Benchmarking (Annotation contamination)

Annotation contamination refers to scenarios where the model is exposed to the benchmark labels during training [170]. This type of contamination can make the model learn the acceptable distribution of outputs. Combining this with raw data contamination of the test split, any evaluation made with the benchmark is invalidated because the entire test split is essentially leaked to the model.

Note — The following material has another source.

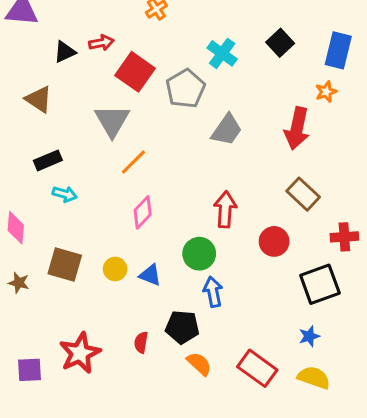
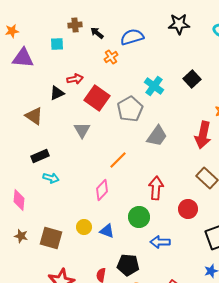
black triangle: (65, 52) -> (57, 93), moved
gray triangle: (112, 121) -> (82, 130), size x0.7
orange line: (133, 162) -> (118, 160), moved
brown square: (65, 264) -> (51, 238), moved
blue arrow: (213, 292) -> (160, 242), moved, turned -78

Source: MIT AI Risk Repositorymit1120

ENTITY

1 - Human

INTENT

2 - Unintentional

TIMING

1 - Pre-deployment

Risk ID

mit1120

Domain lineage

6. Socioeconomic and Environmental

262 mapped risks

6.5 > Governance failure

Mitigation strategy

1. Implement rigorous proactive mechanisms to prevent benchmark data exposure, including the use of encrypted evaluation datasets distributed under "No Derivatives" licenses, and ensuring test data is strictly isolated from the training and hyperparameter tuning pipelines. 2. Deploy advanced contamination detection methodologies (e.g., White-Box, Gray-Box, or Black-Box approaches) to quantify the overlap between pre-training corpora and benchmark data, followed by remedial actions such as annotating new, uncompromised prompts or employing data rewriting techniques. 3. Enforce strict evaluation and validation protocols, such as utilizing a distinct holdout validation set for model selection and hyperparameter tuning, and employing dynamic benchmarks or cross-dataset validation to reliably measure model generalization on truly unseen data.